After a discussion (mostly on Livejournal) of yesterday’s Zoom In vs. Zoom Out post, I’ve decided to post some novel openings as examples. Most of my adult science fiction and fantasy books are in boxes, so there will be a lot of middle grade and YA books on this list. Please feel free to post other examples in the comments. Also, feel free to post examples from other media.
Zoom In
“In a city called Stonetown, near a port called Stonetown Harbor, a boy named Reynie Muldoon was preparing to take an important test.” (The Mysterious Benedict Society, Trenton Lee Stewart)
“The sun sets in the west (just about everyone knows that), but Sunset Towers faced east. Strange! Sunset Towers faced east and had no towers. This glittery, glassy apartment house stood alone on the Lake Michigan shore five stories high. Five empty stories high.” (The Westing Game, Ellen Raskin)
“In the city of Ember, the sky was always dark. The only light came from great flood lamps mounted on the buildings and at the tops of poles in the middle of the larger squares.” (The City of Ember, Jeanne DuPrau) [Note: there is also a prologue called “Instructions” about the builders.]
“You grow up with a kid but you never really notice him. He’s just there–on the street, the playground, the neighborhood. He’s part of the scenery, like the parked cars and the green plastic cans on trash day.” (Loser, Jerry Spinelli)
“It was night again. The Waystone Inn lay in silence, and it was a silence of three parts.” (The Name of the Wind, Patrick Rothfuss)
Zoom Out
“I awoke to darkness. I was hungry — starving!–and I was in pain. There was nothing in my world but hunger and pain, no other people, no other time, no other feelings.” (Fledgling, Octavia Butler)
“There was a hand in the darkness, and it held a knife. The knife had a handle of polished black bone, and a blade finer and sharper than any razor.” (The Graveyard Book, Neil Gaiman)
“When I wake up, the other side of the bed is cold. My fingers stretch out, seeking Prim’s warmth but finding only the rough canvas of the mattress.” (The Hunger Games, Suzanne Collins)
“I didn’t know how long I had been in the king’s prison. The days were all the same, except that as each one passed, I was dirtier than before.” (The Thief, Megan Whalen Turner)
“So Mom got the postcard today. It says Congratulations in big curly letters, and at the very top is the address of Studio TV-15 on West 58th Street.” (When You Reach Me, Rebecca Stead)
Hybrids
As SarahP pointed out, there’s a connection between PoV and opening technique. First person lends itself to Zoom Out and 3rd person omniscient lends itself to Zoom In. After a short look, I found two examples of first person that also give you a big picture first:
“The woman next to me said, It’s the Kamikaze. Someone else said, No, it’s the Painter–the Painter or the Fat Boy. The river of people leaving the gates had log-jammed against a line of cops, and rumor rippled back through the crowd. A demon had possessed a man, and O’Hare security had sealed off the concourse between the gates and the baggage claim.” (Pandemonium, Daryl Gregory)

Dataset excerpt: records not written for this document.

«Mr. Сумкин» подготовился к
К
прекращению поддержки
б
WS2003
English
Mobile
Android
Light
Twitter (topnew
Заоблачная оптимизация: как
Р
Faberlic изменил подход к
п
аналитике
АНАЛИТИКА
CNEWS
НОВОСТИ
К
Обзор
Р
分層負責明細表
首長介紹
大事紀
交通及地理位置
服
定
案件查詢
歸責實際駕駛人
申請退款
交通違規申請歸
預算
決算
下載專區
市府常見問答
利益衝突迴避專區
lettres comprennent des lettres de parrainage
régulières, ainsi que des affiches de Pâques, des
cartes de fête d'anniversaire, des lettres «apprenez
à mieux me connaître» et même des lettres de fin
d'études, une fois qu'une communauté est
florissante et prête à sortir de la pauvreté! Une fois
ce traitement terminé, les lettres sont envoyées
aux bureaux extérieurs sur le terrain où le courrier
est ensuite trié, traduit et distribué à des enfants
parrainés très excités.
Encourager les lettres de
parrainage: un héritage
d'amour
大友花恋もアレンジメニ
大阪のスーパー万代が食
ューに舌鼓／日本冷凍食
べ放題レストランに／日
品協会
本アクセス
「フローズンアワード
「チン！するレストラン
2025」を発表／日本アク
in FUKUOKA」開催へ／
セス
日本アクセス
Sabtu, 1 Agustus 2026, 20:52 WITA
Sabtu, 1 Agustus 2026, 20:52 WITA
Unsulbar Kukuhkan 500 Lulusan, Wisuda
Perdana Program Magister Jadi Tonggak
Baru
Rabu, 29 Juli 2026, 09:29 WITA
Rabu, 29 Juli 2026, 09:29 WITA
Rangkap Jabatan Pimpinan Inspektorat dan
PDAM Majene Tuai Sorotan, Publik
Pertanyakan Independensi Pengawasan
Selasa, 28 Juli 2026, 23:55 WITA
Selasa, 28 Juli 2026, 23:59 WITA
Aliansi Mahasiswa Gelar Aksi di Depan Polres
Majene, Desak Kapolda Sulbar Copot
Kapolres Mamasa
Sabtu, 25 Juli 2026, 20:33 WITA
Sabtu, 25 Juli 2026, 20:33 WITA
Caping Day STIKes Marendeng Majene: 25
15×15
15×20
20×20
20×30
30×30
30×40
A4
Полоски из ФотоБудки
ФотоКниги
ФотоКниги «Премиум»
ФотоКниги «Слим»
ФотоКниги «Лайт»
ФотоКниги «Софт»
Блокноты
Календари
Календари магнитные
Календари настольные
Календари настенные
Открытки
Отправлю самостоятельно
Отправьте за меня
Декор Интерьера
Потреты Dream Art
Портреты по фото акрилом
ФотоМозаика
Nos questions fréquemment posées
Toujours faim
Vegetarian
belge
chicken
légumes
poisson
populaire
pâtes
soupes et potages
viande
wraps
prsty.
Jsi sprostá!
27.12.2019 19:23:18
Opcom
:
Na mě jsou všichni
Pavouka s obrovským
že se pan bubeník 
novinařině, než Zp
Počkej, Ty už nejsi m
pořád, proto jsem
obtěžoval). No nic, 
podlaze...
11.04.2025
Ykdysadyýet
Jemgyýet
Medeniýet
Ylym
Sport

“Crackpot Hall: The Fyrdraaca Family at Home; A speech by Flora Nemain Fyrdraaca or Fyrdraaca on the Occasion of her Fourteenth Birthday. Crackpot Hall has eleven thousand rooms, but only one potty. The Warlord freed all the slaves, but he forgot to free me. Like Crackpot Hall, the Fyrdraaca family used to be glorious, but has now fallen on hard times.” (Flora Segunda, Ysabeau S. Wilce)
So… I don’t know. Perhaps the distinction isn’t that useful, and that the “camera lens” is a bit more fluid than I thought. What do you think? Any examples you’d like to share?
Slightly off topic as it's not particularly about openings.
One that has stuck in my mind as fascinating for the "camera work" is Norse Code by Greg van Eekhout. The book is largely told in a fairly tight third person, but is interspersed with sections in a first person narration that gives a "birds eye view" of the action. It's interesting that in this case, the first person narration has a MUCH wider view of everything than the 3rd person narration.